Working data:
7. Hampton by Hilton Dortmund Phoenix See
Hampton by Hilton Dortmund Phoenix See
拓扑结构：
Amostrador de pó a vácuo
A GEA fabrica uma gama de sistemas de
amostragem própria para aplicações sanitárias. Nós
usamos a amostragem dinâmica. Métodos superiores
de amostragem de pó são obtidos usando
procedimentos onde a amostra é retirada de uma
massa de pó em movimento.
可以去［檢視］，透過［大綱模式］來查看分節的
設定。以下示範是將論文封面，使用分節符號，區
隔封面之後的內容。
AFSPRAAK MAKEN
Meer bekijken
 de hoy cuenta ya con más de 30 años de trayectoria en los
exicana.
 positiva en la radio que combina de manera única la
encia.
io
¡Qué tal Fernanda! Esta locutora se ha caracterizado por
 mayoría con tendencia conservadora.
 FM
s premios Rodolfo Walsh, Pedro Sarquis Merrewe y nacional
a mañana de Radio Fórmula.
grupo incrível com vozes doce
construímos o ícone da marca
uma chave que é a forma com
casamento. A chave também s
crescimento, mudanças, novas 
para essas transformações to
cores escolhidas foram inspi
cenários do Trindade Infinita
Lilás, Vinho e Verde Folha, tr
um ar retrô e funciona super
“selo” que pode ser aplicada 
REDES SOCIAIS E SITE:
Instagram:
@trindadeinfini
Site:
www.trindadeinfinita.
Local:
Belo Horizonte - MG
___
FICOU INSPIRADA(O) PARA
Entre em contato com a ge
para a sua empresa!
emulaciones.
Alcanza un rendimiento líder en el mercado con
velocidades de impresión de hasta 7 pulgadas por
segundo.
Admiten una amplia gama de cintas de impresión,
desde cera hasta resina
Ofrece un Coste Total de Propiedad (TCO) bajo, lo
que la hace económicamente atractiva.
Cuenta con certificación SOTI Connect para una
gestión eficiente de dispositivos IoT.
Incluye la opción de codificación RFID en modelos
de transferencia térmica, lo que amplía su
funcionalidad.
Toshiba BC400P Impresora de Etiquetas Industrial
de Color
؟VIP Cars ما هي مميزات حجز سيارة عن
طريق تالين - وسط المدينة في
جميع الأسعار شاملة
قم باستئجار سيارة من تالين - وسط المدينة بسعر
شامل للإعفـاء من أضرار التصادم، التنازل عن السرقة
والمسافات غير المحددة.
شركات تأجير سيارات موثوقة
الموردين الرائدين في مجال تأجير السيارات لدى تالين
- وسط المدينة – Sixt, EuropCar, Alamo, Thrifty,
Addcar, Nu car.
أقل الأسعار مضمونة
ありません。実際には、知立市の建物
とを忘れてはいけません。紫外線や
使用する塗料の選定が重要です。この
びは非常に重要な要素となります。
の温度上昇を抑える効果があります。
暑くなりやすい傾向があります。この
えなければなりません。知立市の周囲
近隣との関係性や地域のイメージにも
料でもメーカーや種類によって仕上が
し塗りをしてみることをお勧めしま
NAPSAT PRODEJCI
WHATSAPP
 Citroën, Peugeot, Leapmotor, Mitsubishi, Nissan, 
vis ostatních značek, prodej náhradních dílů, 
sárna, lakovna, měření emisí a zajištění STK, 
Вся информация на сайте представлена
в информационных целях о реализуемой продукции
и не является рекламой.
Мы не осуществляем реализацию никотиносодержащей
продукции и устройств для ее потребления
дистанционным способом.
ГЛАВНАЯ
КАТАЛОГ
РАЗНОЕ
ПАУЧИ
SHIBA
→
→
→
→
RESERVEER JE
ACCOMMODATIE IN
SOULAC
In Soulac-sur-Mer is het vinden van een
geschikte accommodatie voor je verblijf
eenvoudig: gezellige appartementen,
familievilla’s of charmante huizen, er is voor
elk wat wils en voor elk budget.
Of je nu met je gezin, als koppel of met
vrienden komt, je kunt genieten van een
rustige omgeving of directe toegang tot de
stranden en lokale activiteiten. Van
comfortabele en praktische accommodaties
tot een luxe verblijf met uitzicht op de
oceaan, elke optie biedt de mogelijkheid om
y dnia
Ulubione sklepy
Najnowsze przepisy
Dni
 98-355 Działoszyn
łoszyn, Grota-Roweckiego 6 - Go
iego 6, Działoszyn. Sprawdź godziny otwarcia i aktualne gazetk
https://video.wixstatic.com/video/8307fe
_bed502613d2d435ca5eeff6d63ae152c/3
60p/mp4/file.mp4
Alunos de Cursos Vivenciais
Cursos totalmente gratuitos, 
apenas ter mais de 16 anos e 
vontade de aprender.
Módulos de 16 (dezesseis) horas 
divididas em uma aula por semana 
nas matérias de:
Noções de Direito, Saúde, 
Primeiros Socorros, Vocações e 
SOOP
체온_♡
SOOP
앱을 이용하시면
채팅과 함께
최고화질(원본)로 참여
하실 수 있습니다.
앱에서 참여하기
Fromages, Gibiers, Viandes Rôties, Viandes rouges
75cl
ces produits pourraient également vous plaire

Problem: Return the data exactly, every line included.

Result of this task:
7. Hampton by Hilton Dortmund Phoenix See
Hampton by Hilton Dortmund Phoenix See
拓扑结构：
Amostrador de pó a vácuo
A GEA fabrica uma gama de sistemas de
amostragem própria para aplicações sanitárias. Nós
usamos a amostragem dinâmica. Métodos superiores
de amostragem de pó são obtidos usando
procedimentos onde a amostra é retirada de uma
massa de pó em movimento.
可以去［檢視］，透過［大綱模式］來查看分節的
設定。以下示範是將論文封面，使用分節符號，區
隔封面之後的內容。
AFSPRAAK MAKEN
Meer bekijken
 de hoy cuenta ya con más de 30 años de trayectoria en los
exicana.
 positiva en la radio que combina de manera única la
encia.
io
¡Qué tal Fernanda! Esta locutora se ha caracterizado por
 mayoría con tendencia conservadora.
 FM
s premios Rodolfo Walsh, Pedro Sarquis Merrewe y nacional
a mañana de Radio Fórmula.
grupo incrível com vozes doce
construímos o ícone da marca
uma chave que é a forma com
casamento. A chave também s
crescimento, mudanças, novas 
para essas transformações to
cores escolhidas foram inspi
cenários do Trindade Infinita
Lilás, Vinho e Verde Folha, tr
um ar retrô e funciona super
“selo” que pode ser aplicada 
REDES SOCIAIS E SITE:
Instagram:
@trindadeinfini
Site:
www.trindadeinfinita.
Local:
Belo Horizonte - MG
___
FICOU INSPIRADA(O) PARA
Entre em contato com a ge
para a sua empresa!
emulaciones.
Alcanza un rendimiento líder en el mercado con
velocidades de impresión de hasta 7 pulgadas por
segundo.
Admiten una amplia gama de cintas de impresión,
desde cera hasta resina
Ofrece un Coste Total de Propiedad (TCO) bajo, lo
que la hace económicamente atractiva.
Cuenta con certificación SOTI Connect para una
gestión eficiente de dispositivos IoT.
Incluye la opción de codificación RFID en modelos
de transferencia térmica, lo que amplía su
funcionalidad.
Toshiba BC400P Impresora de Etiquetas Industrial
de Color
؟VIP Cars ما هي مميزات حجز سيارة عن
طريق تالين - وسط المدينة في
جميع الأسعار شاملة
قم باستئجار سيارة من تالين - وسط المدينة بسعر
شامل للإعفـاء من أضرار التصادم، التنازل عن السرقة
والمسافات غير المحددة.
شركات تأجير سيارات موثوقة
الموردين الرائدين في مجال تأجير السيارات لدى تالين
- وسط المدينة – Sixt, EuropCar, Alamo, Thrifty,
Addcar, Nu car.
أقل الأسعار مضمونة
ありません。実際には、知立市の建物
とを忘れてはいけません。紫外線や
使用する塗料の選定が重要です。この
びは非常に重要な要素となります。
の温度上昇を抑える効果があります。
暑くなりやすい傾向があります。この
えなければなりません。知立市の周囲
近隣との関係性や地域のイメージにも
料でもメーカーや種類によって仕上が
し塗りをしてみることをお勧めしま
NAPSAT PRODEJCI
WHATSAPP
 Citroën, Peugeot, Leapmotor, Mitsubishi, Nissan, 
vis ostatních značek, prodej náhradních dílů, 
sárna, lakovna, měření emisí a zajištění STK, 
Вся информация на сайте представлена
в информационных целях о реализуемой продукции
и не является рекламой.
Мы не осуществляем реализацию никотиносодержащей
продукции и устройств для ее потребления
дистанционным способом.
ГЛАВНАЯ
КАТАЛОГ
РАЗНОЕ
ПАУЧИ
SHIBA
→
→
→
→
RESERVEER JE
ACCOMMODATIE IN
SOULAC
In Soulac-sur-Mer is het vinden van een
geschikte accommodatie voor je verblijf
eenvoudig: gezellige appartementen,
familievilla’s of charmante huizen, er is voor
elk wat wils en voor elk budget.
Of je nu met je gezin, als koppel of met
vrienden komt, je kunt genieten van een
rustige omgeving of directe toegang tot de
stranden en lokale activiteiten. Van
comfortabele en praktische accommodaties
tot een luxe verblijf met uitzicht op de
oceaan, elke optie biedt de mogelijkheid om
y dnia
Ulubione sklepy
Najnowsze przepisy
Dni
 98-355 Działoszyn
łoszyn, Grota-Roweckiego 6 - Go
iego 6, Działoszyn. Sprawdź godziny otwarcia i aktualne gazetk
https://video.wixstatic.com/video/8307fe
_bed502613d2d435ca5eeff6d63ae152c/3
60p/mp4/file.mp4
Alunos de Cursos Vivenciais
Cursos totalmente gratuitos, 
apenas ter mais de 16 anos e 
vontade de aprender.
Módulos de 16 (dezesseis) horas 
divididas em uma aula por semana 
nas matérias de:
Noções de Direito, Saúde, 
Primeiros Socorros, Vocações e 
SOOP
체온_♡
SOOP
앱을 이용하시면
채팅과 함께
최고화질(원본)로 참여
하실 수 있습니다.
앱에서 참여하기
Fromages, Gibiers, Viandes Rôties, Viandes rouges
75cl
ces produits pourraient également vous plaire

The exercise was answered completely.